I partner specializzati in compounding intervengono poi con l’aggiunta di additivi, stabilizzanti e, se necessario, rinforzi come fibre di vetro o fibre di carbonio, con l’obiettivo di compensare la perdita di proprietà dovuta ai cicli di lavorazione precedenti e di adattare il comportamento del materiale ai requisiti specifici della stampa 3D. L’esperienza maturata su materiali per SLS, come PA12 caricata o poliammidi con riempitivi, fornisce un riferimento per comprendere come modulare rigidità, resistenza e stabilità dimensionale anche su matrici riciclate.

Tecnologie di stampa 3D e requisiti per i materiali riciclati

Per l’estrusione di filamento (FFF/FDM), i materiali riciclati sviluppati nel progetto NaTHan devono garantire un intervallo di temperatura di processo sufficientemente ampio, una viscosità adeguata e una tendenza ridotta a fenomeni come il warping o la delaminazione tra layer. I partner del progetto lavorano quindi su proprietà come indice di fluidità, comportamento durante la cristallizzazione e adesione interstrato, parametri fondamentali per ottenere pezzi dimensionalmente stabili e meccanicamente affidabili.

Nel caso di processi basati su pellet extrusion o su sistemi industriali a estrusione diretta, entrano in gioco ulteriori fattori, quali la stabilità termica durante permanenze più lunghe in vite e cilindro, e la costanza della qualità del pellet riciclato per evitare variazioni in linea. Per applicazioni a letto di polvere, l’eventuale estensione del progetto NaTHan verso polveri riciclate richiederebbe una gestione molto rigorosa della distribuzione granulometrica e della densità apparente, aspetti già noti a chi lavora con polveri SLS e compositi termoplastici.

Caratterizzazione, prestazioni e casi applicativi

I materiali sviluppati nel progetto NaTHan vengono sottoposti a un programma di test che comprende prove di trazione, flessione e urto, misure di durezza, analisi termiche (DSC, TGA) e valutazioni di resistenza alla fatica, in modo da confrontare le prestazioni con quelle di polimeri vergini di riferimento. In parallelo, i partner verificano la ripetibilità lungo più cicli di stampa e su diverse macchine, requisito essenziale per un impiego industriale su larga scala.

Tra i casi d’uso considerati rientrano componenti non critici per automazione e logistica, elementi di supporto per linee produttive, attrezzature ausiliarie, staffaggi e parti di dispositivi in cui la priorità è il bilanciamento tra prestazioni meccaniche, costo e sostenibilità. Utilizzando polimeri riciclati qualificati, i partner industriali mirano a introdurre gradualmente questi materiali in applicazioni con requisiti crescenti, fino a valutare l’idoneità per componenti semi-strutturali e parti con vita utile prolungata.

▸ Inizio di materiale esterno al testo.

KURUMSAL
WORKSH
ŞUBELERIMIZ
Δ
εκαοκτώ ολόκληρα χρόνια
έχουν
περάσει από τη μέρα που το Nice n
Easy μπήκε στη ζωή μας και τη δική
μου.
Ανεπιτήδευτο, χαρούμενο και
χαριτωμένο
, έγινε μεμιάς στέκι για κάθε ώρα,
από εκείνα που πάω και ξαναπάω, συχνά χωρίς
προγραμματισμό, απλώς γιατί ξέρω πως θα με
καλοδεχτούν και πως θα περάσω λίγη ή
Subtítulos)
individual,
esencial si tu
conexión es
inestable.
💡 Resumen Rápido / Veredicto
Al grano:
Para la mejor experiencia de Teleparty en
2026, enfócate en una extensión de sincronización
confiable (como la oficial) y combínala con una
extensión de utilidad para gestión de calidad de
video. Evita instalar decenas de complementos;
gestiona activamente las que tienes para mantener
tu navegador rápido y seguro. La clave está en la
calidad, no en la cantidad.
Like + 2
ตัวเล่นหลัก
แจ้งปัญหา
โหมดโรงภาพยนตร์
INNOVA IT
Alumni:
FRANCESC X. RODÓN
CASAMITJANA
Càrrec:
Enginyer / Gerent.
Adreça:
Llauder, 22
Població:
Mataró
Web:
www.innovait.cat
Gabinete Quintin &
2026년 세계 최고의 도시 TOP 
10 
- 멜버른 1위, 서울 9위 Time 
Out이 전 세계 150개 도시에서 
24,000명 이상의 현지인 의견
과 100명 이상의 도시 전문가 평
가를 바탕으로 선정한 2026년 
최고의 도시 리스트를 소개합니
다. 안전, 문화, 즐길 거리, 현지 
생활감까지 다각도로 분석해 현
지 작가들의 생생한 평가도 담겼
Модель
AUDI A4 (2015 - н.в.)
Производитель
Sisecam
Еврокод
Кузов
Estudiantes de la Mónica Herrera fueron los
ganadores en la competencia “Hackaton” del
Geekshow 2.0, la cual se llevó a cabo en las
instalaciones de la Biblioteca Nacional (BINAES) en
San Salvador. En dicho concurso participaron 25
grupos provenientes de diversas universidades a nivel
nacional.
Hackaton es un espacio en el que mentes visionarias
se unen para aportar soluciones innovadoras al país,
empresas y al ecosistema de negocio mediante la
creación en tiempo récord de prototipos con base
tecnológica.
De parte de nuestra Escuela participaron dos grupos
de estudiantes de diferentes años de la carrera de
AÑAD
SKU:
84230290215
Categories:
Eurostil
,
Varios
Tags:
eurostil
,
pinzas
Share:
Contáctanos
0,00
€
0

Sostenibilità, economia circolare e prospettive di mercato

Il progetto NaTHan si inserisce nel quadro delle strategie europee di economia circolare, che prevedono un incremento della quota di materiali riciclati in applicazioni ad alto valore aggiunto, tra cui la stampa 3D. Utilizzare feedstock riciclati per la produzione additiva permette di ridurre il consumo di materie prime fossili e di valorizzare gli scarti di produzione in un ciclo chiuso, in cui i residui di processi industriali tornano in forma di nuovi materiali per componenti funzionali.

Dal punto di vista del mercato, l’esito positivo del progetto NaTHan potrebbe portare alla commercializzazione di linee di filamenti e granuli riciclati certificati per l’uso in contesti industriali, affiancando o sostituendo gradualmente prodotti basati su polimeri vergini. Questo scenario si collega a esperienze già osservate nel settore, come l’utilizzo di frammenti di parabrezza o di altri rifiuti vetro-plastici per creare materiali per la stampa 3D, nonché alle iniziative di produttori che promuovono linee di prodotti stampabili in 3D realizzati con contenuto riciclato.